The EXACT method can take a considerable amount of computer resources. If ties are not extensive, the EFRON and BRESLOW methods provide satisfactory approximations to the EXACT method for the continuous time-scale model. In general, Efron’s approximation gives results that are much closer to the EXACT method results than Breslow’s approximation does. If the time scale is genuinely discrete, you should use the DISCRETE method. The DISCRETE method is also required in the analysis of case-control studies when there is more than one case in a matched set. If there are no ties, all four methods result in the same likelihood and yield identical estimates. The default, TIES=BRESLOW, is the most efficient method when there are no ties.

XCONV=value
CONVEREPARM=value

specifies the relative parameter convergence criterion.
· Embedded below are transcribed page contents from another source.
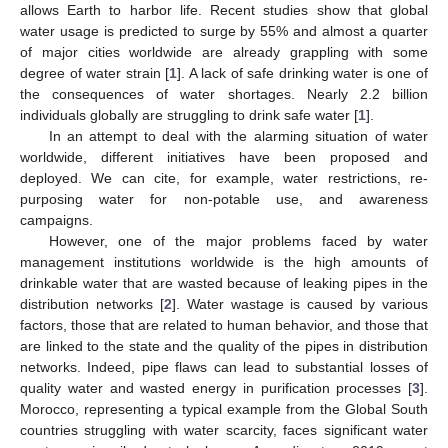
allows Earth to harbor life. Recent studies show that global
water usage is predicted to surge by 55% and almost a quarter
of major cities worldwide are already grappling with some
degree of water strain [
1
]. A lack of safe drinking water is one of
the consequences of water shortages. Nearly 2.2 billion
individuals globally are struggling to drink safe water [
1
].
In an attempt to deal with the alarming situation of water
worldwide, different initiatives have been proposed and
deployed. We can cite, for example, water restrictions, re-
purposing water for non-potable use, and awareness
campaigns.
However, one of the major problems faced by water
management institutions worldwide is the high amounts of
drinkable water that are wasted because of leaking pipes in the
distribution networks [
2
]. Water wastage is caused by various
factors, those that are related to human behavior, and those that
are linked to the state and the quality of the pipes in distribution
networks. Indeed, pipe flaws can lead to substantial losses of
quality water and wasted energy in purification processes [
3
].
Morocco, representing a typical example from the Global South
countries struggling with water scarcity, faces significant water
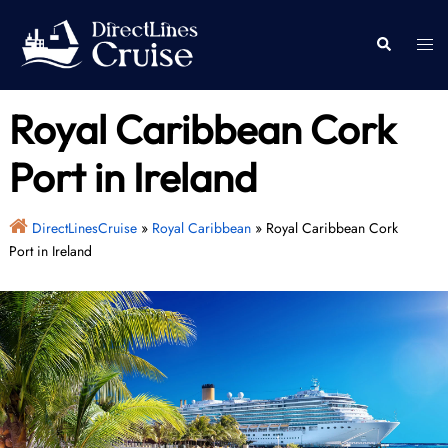
Skip
to
Togg
Search
content
men
Royal Caribbean Cork
Port in Ireland
DirectLinesCruise
»
Royal Caribbean
»
Royal Caribbean Cork
Port in Ireland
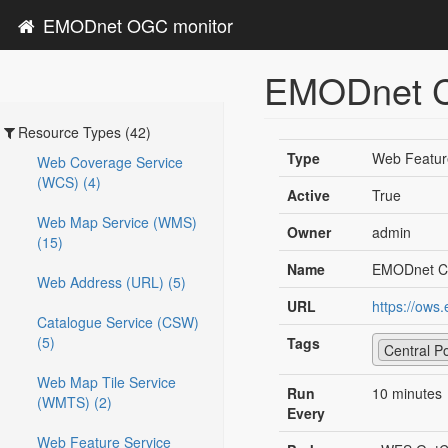
EMODnet OGC monitor
EMODnet Ce
Resource Types (42)
Type
Web Featur
Web Coverage Service
(WCS) (4)
Active
True
Web Map Service (WMS)
Owner
admin
(15)
Name
EMODnet Ce
Web Address (URL) (5)
URL
https://ows
Catalogue Service (CSW)
(5)
Tags
Central Po
Web Map Tile Service
Run
10 minutes
(WMTS) (2)
Every
Web Feature Service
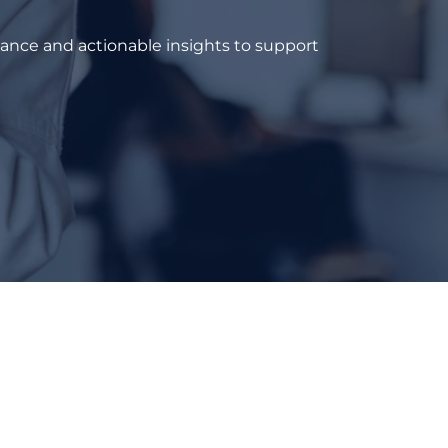
dance and actionable insights to support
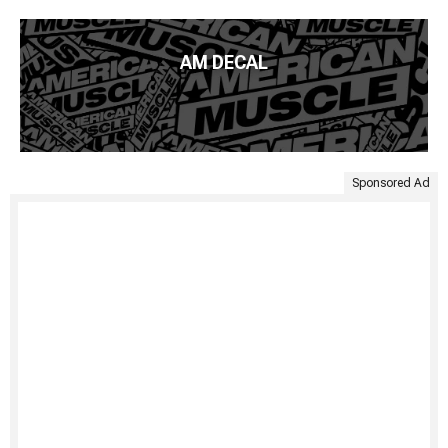
AM DECAL
Sponsored Ad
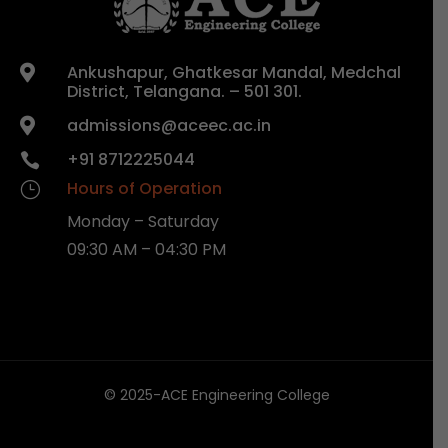
Ankushapur, Ghatkesar Mandal, Medchal

District, Telangana. – 501 301.
admissions@aceec.ac.in

+91 8712225044

Hours of Operation
}
Monday – Saturday
09:30 AM – 04:30 PM
© 2025-ACE Engineering College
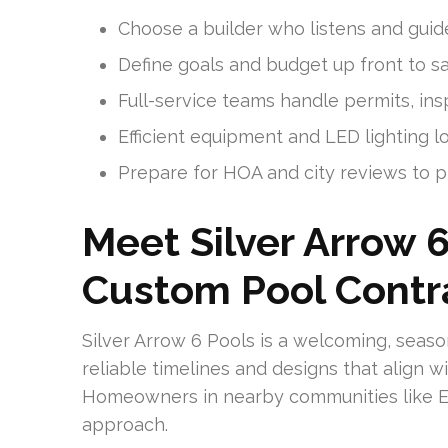
Choose a builder who listens and guid
Define goals and budget up front to sa
Full-service teams handle permits, ins
Efficient equipment and LED lighting l
Prepare for HOA and city reviews to p
Meet Silver Arrow 6
Custom Pool Contra
Silver Arrow 6 Pools is a welcoming, sea
reliable timelines and designs that align 
Homeowners in nearby communities like Ea
approach.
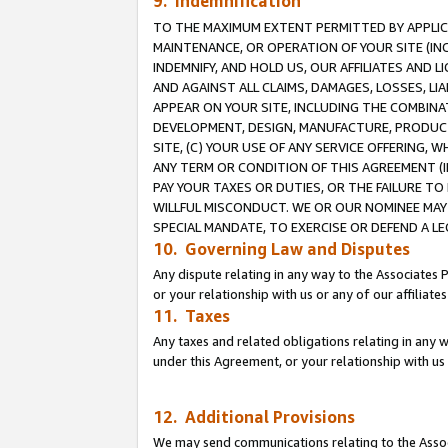
9. Indemnification
TO THE MAXIMUM EXTENT PERMITTED BY APPLICAB
MAINTENANCE, OR OPERATION OF YOUR SITE (IN
INDEMNIFY, AND HOLD US, OUR AFFILIATES AND 
AND AGAINST ALL CLAIMS, DAMAGES, LOSSES, LIA
APPEAR ON YOUR SITE, INCLUDING THE COMBINA
DEVELOPMENT, DESIGN, MANUFACTURE, PRODUCT
SITE, (C) YOUR USE OF ANY SERVICE OFFERING,
ANY TERM OR CONDITION OF THIS AGREEMENT (I
PAY YOUR TAXES OR DUTIES, OR THE FAILURE T
WILLFUL MISCONDUCT. WE OR OUR NOMINEE MAY
SPECIAL MANDATE, TO EXERCISE OR DEFEND A L
10. Governing Law and Disputes
Any dispute relating in any way to the Associates 
or your relationship with us or any of our affiliat
11. Taxes
Any taxes and related obligations relating in any 
under this Agreement, or your relationship with us 
12. Additional Provisions
We may send communications relating to the Associ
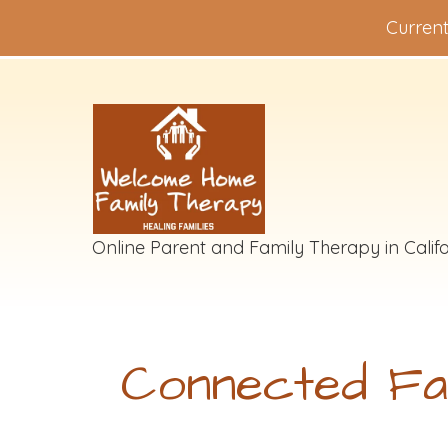
Current
Online Parent and Family Therapy in Califo
Connected Fa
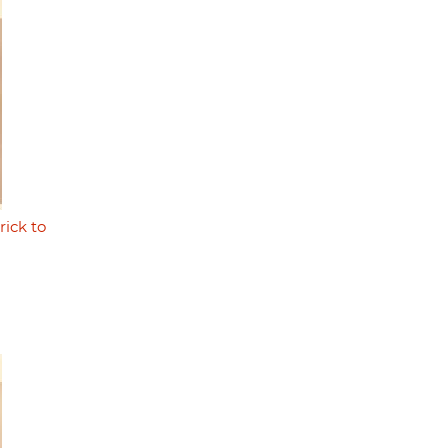
rick to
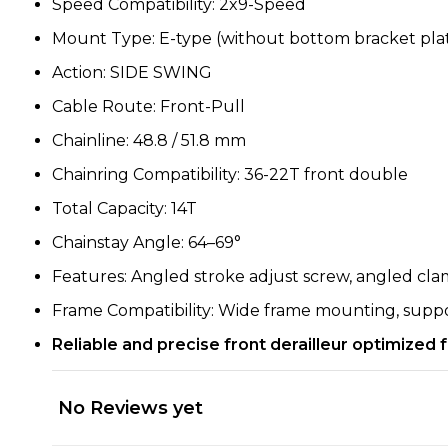
Speed Compatibility: 2x9-Speed
Mount Type: E-type (without bottom bracket pla
Action: SIDE SWING
Cable Route: Front-Pull
Chainline: 48.8 / 51.8 mm
Chainring Compatibility: 36-22T front double
Total Capacity: 14T
Chainstay Angle: 64–69°
Features: Angled stroke adjust screw, angled cla
Frame Compatibility: Wide frame mounting, suppor
Reliable and precise front derailleur optimized
No Reviews yet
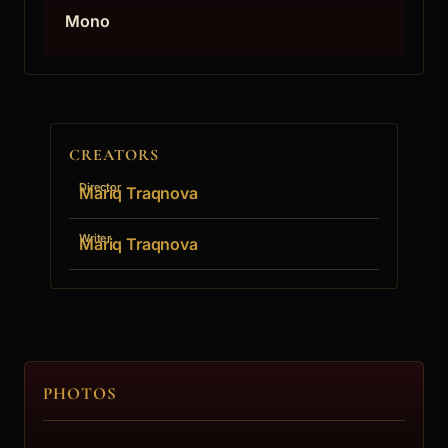
Mono
CREATORS
Director
Mariq Traqnova
Writer
Mariq Traqnova
PHOTOS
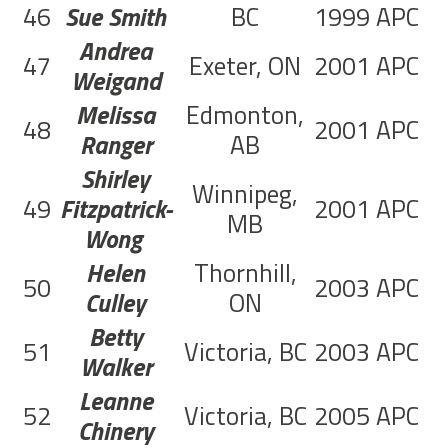
46
Sue Smith
BC
1999
APC
1
Andrea
47
Exeter, ON
2001
APC
5
Weigand
Melissa
Edmonton,
48
2001
APC
2
Ranger
AB
Shirley
Winnipeg,
49
Fitzpatrick-
2001
APC
9
MB
Wong
Helen
Thornhill,
50
2003
APC
2
Culley
ON
Betty
51
Victoria, BC
2003
APC
Walker
Leanne
52
Victoria, BC
2005
APC
1
Chinery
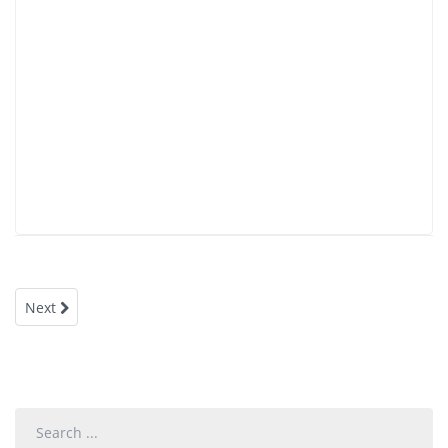
Next
Search
...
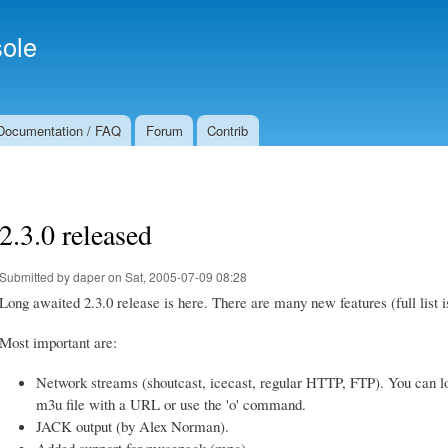
Skip to
Secondary menu
main
ole
content
Documentation / FAQ
Forum
Contrib
2.3.0 released
Submitted by
daper
on Sat, 2005-07-09 08:28
Long awaited 2.3.0 release is here. There are many new features (full list 
Most important are:
Network streams (shoutcast, icecast, regular HTTP, FTP). You can l
m3u file with a URL or use the 'o' command.
JACK output (by Alex Norman).
Added support for musepack (mpc).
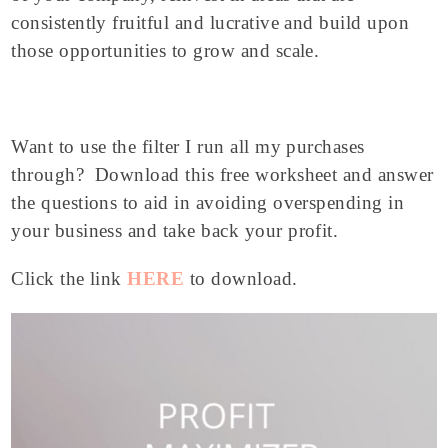
consistently fruitful and lucrative and build upon
those opportunities to grow and scale.
Want to use the filter I run all my purchases
through? Download this free worksheet and answer
the questions to aid in avoiding overspending in
your business and take back your profit.
Click the link
HERE
to download.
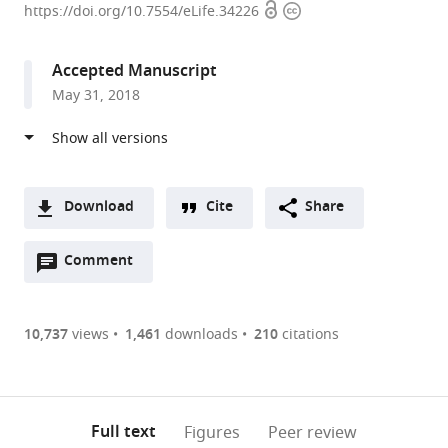
Open
Copyright
Hughes
https://doi.org/10.7554/eLife.34226
access
information
Medical
Institute,
Accepted Manuscript
University
May 31, 2018
of
California,
Berkeley,
United
States
Download
Cite
Share
A
Open
two-
Comment
(link
Downloads
annotations
part
to
Article PDF
(there
list
download
are
of
the
10,737
views
1,461
downloads
210
citations
currently
links
article
(links
Open citations
0
to
as
to
annotations
download
Mendeley
PDF)
open
on
the
Full text
Figures
Peer review
the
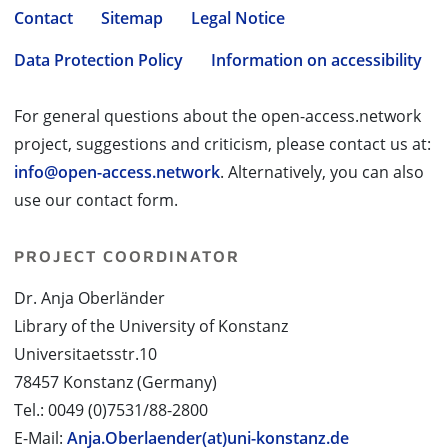
Contact
Sitemap
Legal Notice
Data Protection Policy
Information on accessibility
For general questions about the open-access.network
project, suggestions and criticism, please contact us at:
info@open-access.network
. Alternatively, you can also
use our contact form.
PROJECT COORDINATOR
Dr. Anja Oberländer
Library of the University of Konstanz
Universitaetsstr.10
78457 Konstanz (Germany)
Tel.: 0049 (0)7531/88-2800
E-Mail:
Anja.Oberlaender(at)uni-konstanz.de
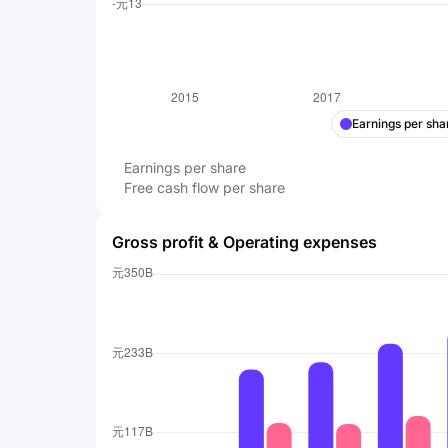
Earnings per sha
Earnings per share
Free cash flow per share
Gross profit & Operating expenses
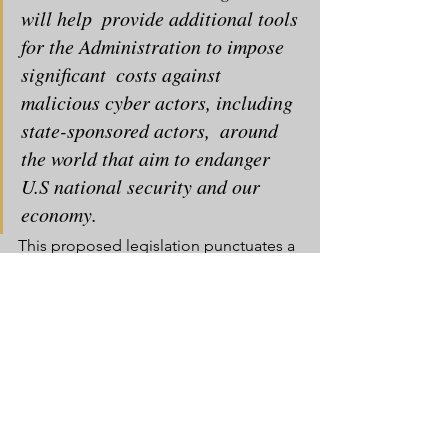
will help  provide additional tools 
for the Administration to impose 
significant  costs against 
malicious cyber actors, including 
state-sponsored actors,  around 
the world that aim to endanger 
U.S national security and our  
economy.
This proposed legislation punctuates a 
chaotic period for the White  House’s 
cybersecurity policy. The National 
Infrastructure Advisory  Council (NIAC), 
which advised the President on 
cybersecurity issues, 
quit a year ago
,  
citing “insufficient attention to the 
growing threats to the  cybersecurity of 
the critical systems upon which all 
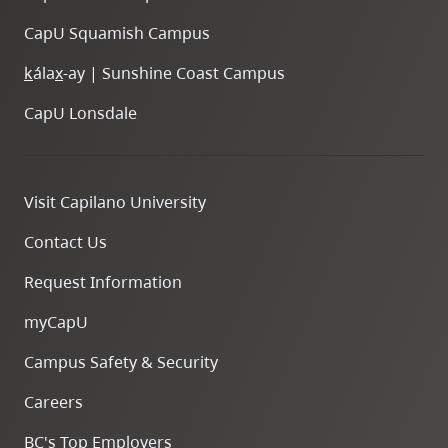
CapU Squamish Campus
k
ála
x
-ay | Sunshine Coast Campus
CapU Lonsdale
Visit Capilano University
Contact Us
Request Information
myCapU
Campus Safety & Security
Careers
BC's Top Employers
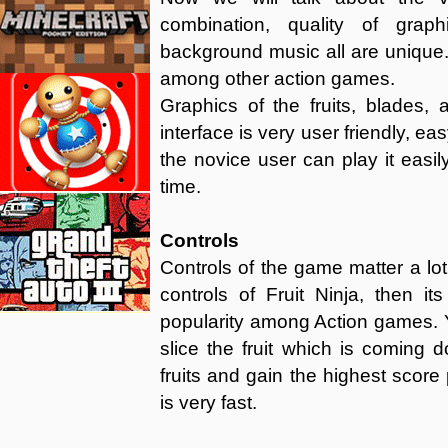
combination, quality of gra
background music all are unique. 
among other action games.
Graphics of the fruits, blades,
interface is very user friendly, e
the novice user can play it easil
time.
Controls
Controls of the game matter a lot 
controls of Fruit Ninja, then it
popularity among Action games. Y
slice the fruit which is coming 
fruits and gain the highest score 
is very fast.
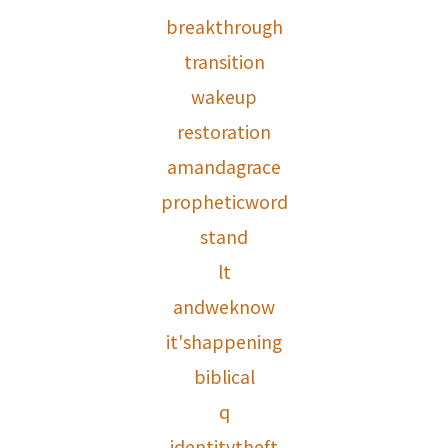
breakthrough
transition
wakeup
restoration
amandagrace
propheticword
stand
lt
andweknow
it'shappening
biblical
q
identitytheft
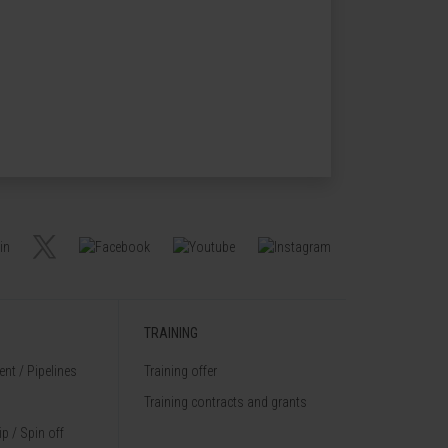
TRAINING
nt / Pipelines
Training offer
Training contracts and grants
p / Spin off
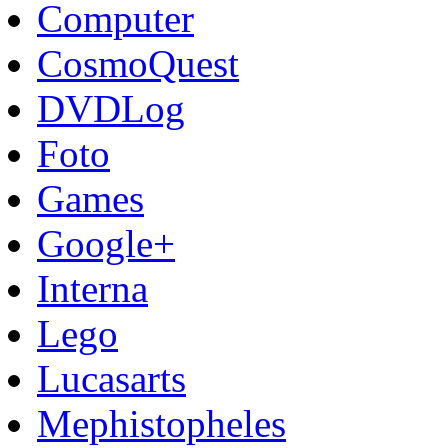
Computer
CosmoQuest
DVDLog
Foto
Games
Google+
Interna
Lego
Lucasarts
Mephistopheles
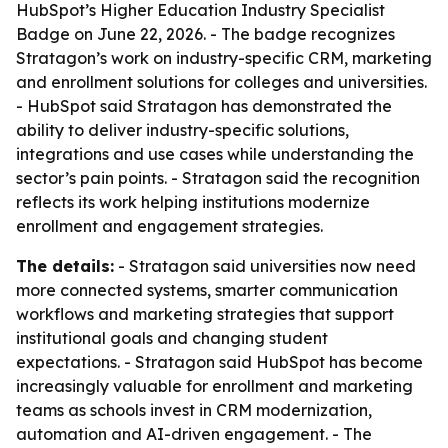
HubSpot’s Higher Education Industry Specialist
Badge on June 22, 2026. - The badge recognizes
Stratagon’s work on industry-specific CRM, marketing
and enrollment solutions for colleges and universities.
- HubSpot said Stratagon has demonstrated the
ability to deliver industry-specific solutions,
integrations and use cases while understanding the
sector’s pain points. - Stratagon said the recognition
reflects its work helping institutions modernize
enrollment and engagement strategies.
The details:
- Stratagon said universities now need
more connected systems, smarter communication
workflows and marketing strategies that support
institutional goals and changing student
expectations. - Stratagon said HubSpot has become
increasingly valuable for enrollment and marketing
teams as schools invest in CRM modernization,
automation and AI-driven engagement. - The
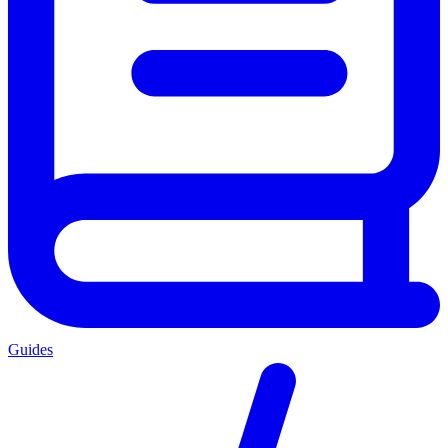
Guides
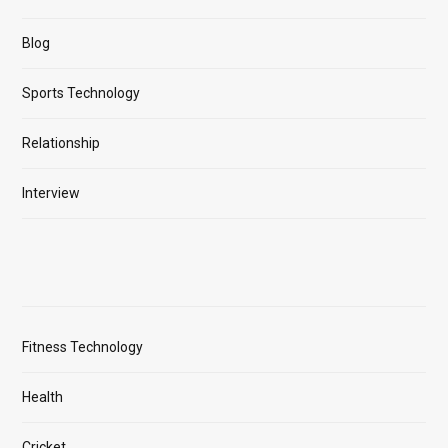
Blog
Sports Technology
Relationship
Interview
Fitness Technology
Health
Cricket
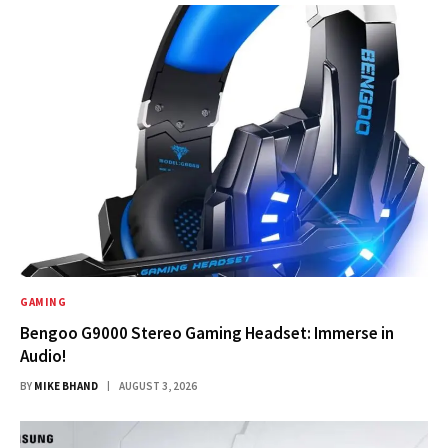
GAMING
Bengoo G9000 Stereo Gaming Headset: Immerse in
Audio!
BY
MIKE BHAND
AUGUST 3, 2026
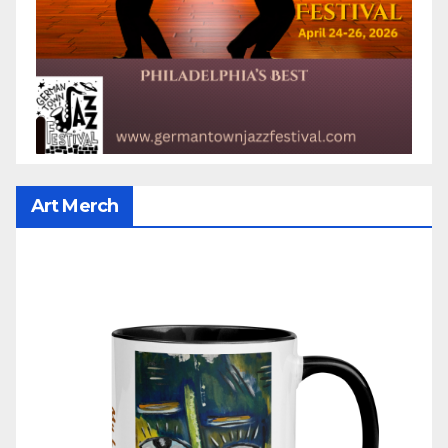
Art Merch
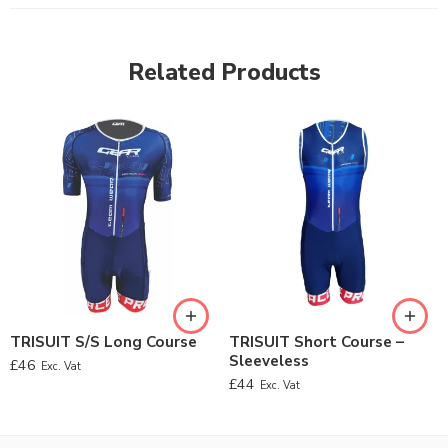
Related Products
TRISUIT S/S Long Course
TRISUIT Short Course –
Sleeveless
£
46
Exc. Vat
£
44
Exc. Vat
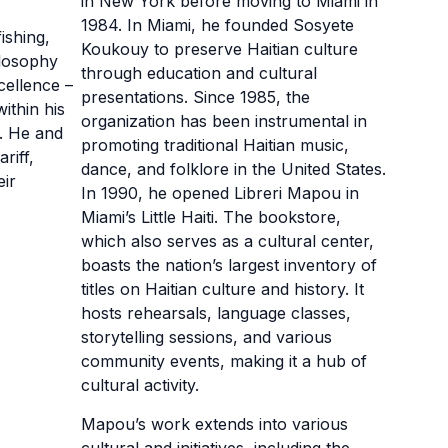
in New York before moving to Miami in
1984. In Miami, he founded Sosyete
fishing,
Koukouy to preserve Haitian culture
hilosophy
through education and cultural
cellence –
presentations. Since 1985, the
ithin his
organization has been instrumental in
s. He and
promoting traditional Haitian music,
riff,
dance, and folklore in the United States.
eir
In 1990, he opened Libreri Mapou in
Miami’s Little Haiti. The bookstore,
which also serves as a cultural center,
boasts the nation’s largest inventory of
titles on Haitian culture and history. It
hosts rehearsals, language classes,
storytelling sessions, and various
community events, making it a hub of
cultural activity.
Mapou’s work extends into various
cultural and initiatives, including the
Termination requires a small relative parameter change in subsequent iterations,

\[  \max _ i |\delta _ k^{(i)}| < \mi {value}  \]

where

$\displaystyle  \delta _ k^{(i)} = \left\{  \begin{array}{ll} \theta _ k^{(i)} - \theta _{k-1}^{(i)} &  |\theta _{k-1}^{(i)}| < .01 \\ \frac{\theta _ k^{(i)} - \theta _{k-1}^{(i)}}{\theta _{k-1}^{(i)} } &  \textrm{otherwise} \end{array} \right.  $

where $\theta _ k^{(i)}$ is the estimate of the ith parameter at iteration k.